İbn İzârî, el-Beyânü’l-muġrib (Kettânî), s. 215, 221.
İbn Haldûn, el-ʿİber, IV, 156-159.
Makkarî, Nefḥu’ṭ-ṭîb, bk. İndeks.
Zambaur, Manuel, s. 54.
Robert Mantran, L’Expansion Musulmane, Paris 1969, s. 45, 214.
Dozy, Spanish Islam, s. 598, 637, 649, 660, 662-667, 670-674, 676, 680, 681, 687, 688, 689, 694, 696-698, 700-702, 710-711, 713-715, 729, 732, 733-736.

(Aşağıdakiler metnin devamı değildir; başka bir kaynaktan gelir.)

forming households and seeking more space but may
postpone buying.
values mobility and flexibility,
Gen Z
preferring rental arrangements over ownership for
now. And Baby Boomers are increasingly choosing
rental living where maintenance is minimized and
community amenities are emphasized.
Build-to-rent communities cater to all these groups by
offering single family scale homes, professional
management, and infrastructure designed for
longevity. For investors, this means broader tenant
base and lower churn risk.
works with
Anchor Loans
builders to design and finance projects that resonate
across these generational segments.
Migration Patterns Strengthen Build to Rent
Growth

Chejne, Muslim Spain, s. 48, 57, 58-61, 63-64, 65, 66, 150, 164, 178, 221, 230, 285, 299.
Bernard Lewis, Islam, London 1974, I, 127.
Bosworth, İslâm Devletleri Tarihi, s. 20.
Hitti, İslâm Tarihi, III, 855-856, 872, 886, 951.
Hasan İbrâhim, İslâm Tarihi, IV, 101-102.
David Wasserstein, The Rise and Fall of the Party-Kings: Politics and Society in Islamic Spain 1002-1086, New Jersey 1985, s. 42, 95, 101, 104, 105, 110, 114, 119-123, 130-131, 137-138, 154-160, 241-242.
C. F. Seybold, “Abbâdîler”, İA, I, 8-9.
E. Lévi-Provençal, “Mutemid”, a.e., VIII, 753-756.
a.mlf., “ʿAbbādids”, EI2 (Fr.), I, 5-7.